It all might have been very different for Minneapolian trio Semisonic. Having released a moderately rockish, moderately mild and moderately successful debut album in Great Divide, the band then deiced to rip up all their process in the face of considerable label pressure for hits by retreating to the comforts of their unfashionable home city to record it’s follow up.
In retrospect arriving in the studio with a black sheet of paper was an inspired move; singer-songwriter Dan Wilson had inside his head at least a clutch of songs which suitably tough and tender, defined partially by his own experiences as a new father and a the profundity of becoming an adult in a world where grown up children, even then, dominated the conversation.

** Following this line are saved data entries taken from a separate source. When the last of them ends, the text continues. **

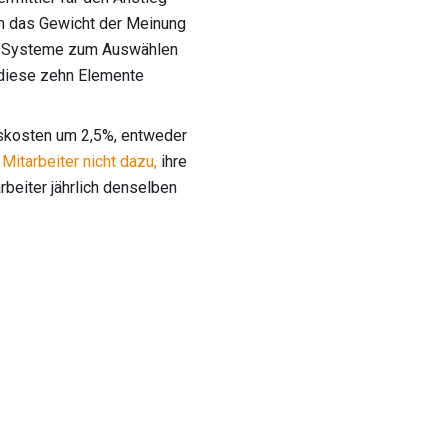
um das Gewicht der Meinung
ge Systeme zum Auswählen
 diese zehn Elemente
gskosten um 2,5%, entweder
 Mitarbeiter nicht dazu,
ihre
rbeiter jährlich denselben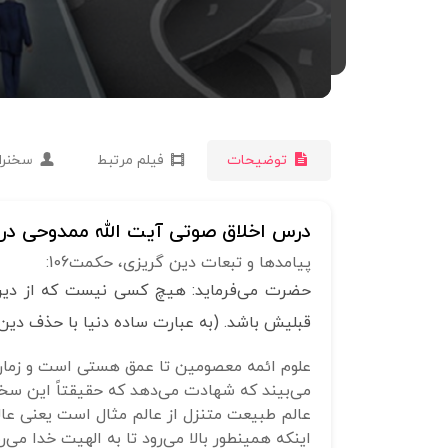
توضیحات
فیلم مرتبط
سخنرا
درس اخلاق صوتی آیت الله ممدوحی درز
پیامدها و تبعات دین گریزی، حکمت106:
حضرت می‌فرماید: هیچ کسی نیست که از دین کم
قبلیش باشد. (به عبارت ساده دنیا با حذف دین
علوم ائمه معصومین تا عمق هستی است و زمان و
می‌بیند که شهادت می‌دهد که حقیقتاً این س
عالم طبیعت متنزل از عالم مثال است یعنی عالم
اینکه همینطور بالا می‌رود تا به الهیت خدا می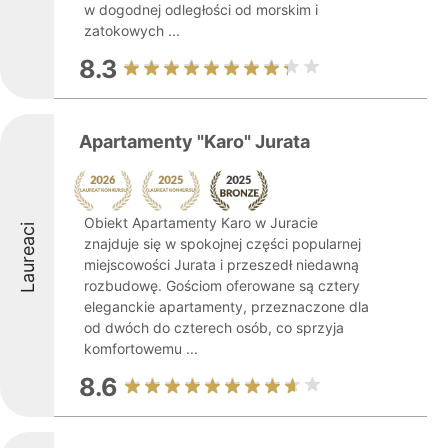
w dogodnej odległości od morskim i
zatokowych ...
8.3
Apartamenty "Karo" Jurata
Obiekt Apartamenty Karo w Juracie
Laureaci
znajduje się w spokojnej części popularnej
miejscowości Jurata i przeszedł niedawną
rozbudowę. Gościom oferowane są cztery
eleganckie apartamenty, przeznaczone dla
od dwóch do czterech osób, co sprzyja
komfortowemu ...
8.6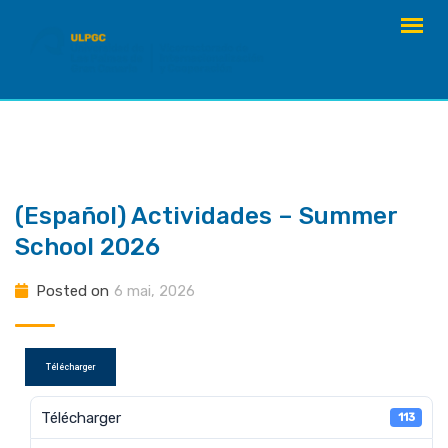
Skip
to
content
(Español) Actividades – Summer
School 2026
Posted on
6 mai, 2026
Télécharger
Télécharger
113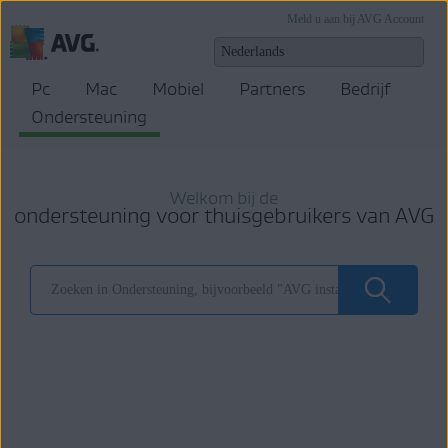
Meld u aan bij AVG Account
Pc
Mac
Mobiel
Partners
Bedrijf
Ondersteuning
Welkom bij de
ondersteuning voor thuisgebruikers van AVG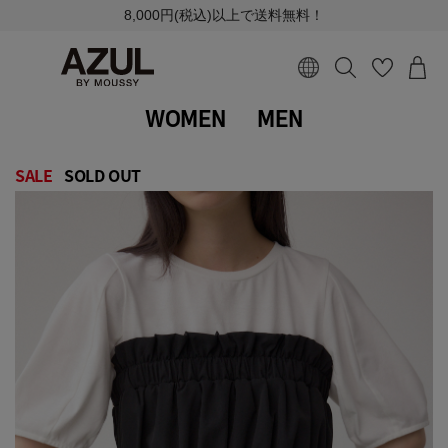
8,000円(税込)以上で送料無料！
WOMEN
MEN
SALE
SOLD OUT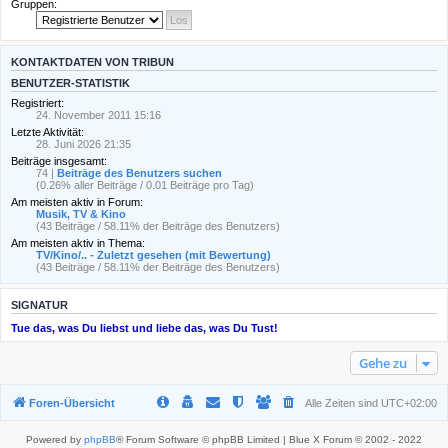
Gruppen:
KONTAKTDATEN VON TRIBUN
BENUTZER-STATISTIK
Registriert:
24. November 2011 15:16
Letzte Aktivität:
28. Juni 2026 21:35
Beiträge insgesamt:
74 |
Beiträge des Benutzers suchen
(0.26% aller Beiträge / 0.01 Beiträge pro Tag)
Am meisten aktiv in Forum:
Musik, TV & Kino
(43 Beiträge / 58.11% der Beiträge des Benutzers)
Am meisten aktiv in Thema:
TV/Kino/.. - Zuletzt gesehen (mit Bewertung)
(43 Beiträge / 58.11% der Beiträge des Benutzers)
SIGNATUR
Tue das, was Du liebst und liebe das, was Du Tust!
Gehe zu
Foren-Übersicht
Alle Zeiten sind
UTC+02:00
Powered by
phpBB
® Forum Software © phpBB Limited | Blue X Forum © 2002 - 2022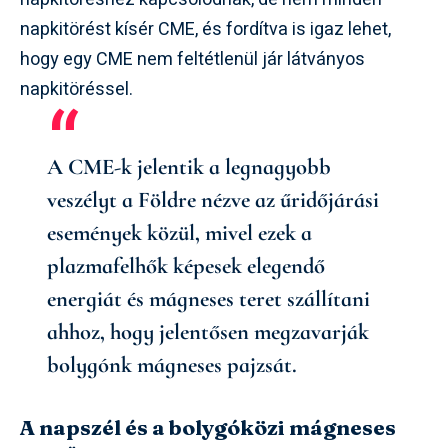
napkitörést kísér CME, és fordítva is igaz lehet,
hogy egy CME nem feltétlenül jár látványos
napkitöréssel.
A CME-k jelentik a legnagyobb
veszélyt a Földre nézve az űridőjárási
események közül, mivel ezek a
plazmafelhők képesek elegendő
energiát és mágneses teret szállítani
ahhoz, hogy jelentősen megzavarják
bolygónk mágneses pajzsát.
A napszél és a bolygóközi mágneses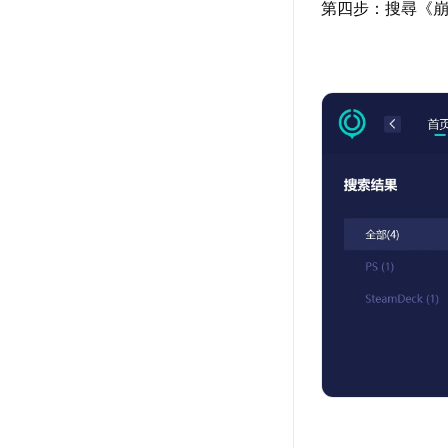
第四步：搜尋《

Feeling Strangely Fine – a nod to the band’s attitude that surrounded the final package they’d crafted, despite in their own ears the lack of hooks – straddled the Atlantic in terms of it’s appeal, the home market cornered by Closing Time, whilst over in Britain the mellower, post-Britpop scene fell head over heels into Secret Smile.
Wilson would go on to write for 21st century royalty such as Adele and Taylor Swift, but Feeling Strangely Fine is evocative of an era where artists didn’t have to put everything on the line so often; this reissue is a little short short on worthwhile new material, but pleasingly long on a nostalgic glimpse back into simpler times.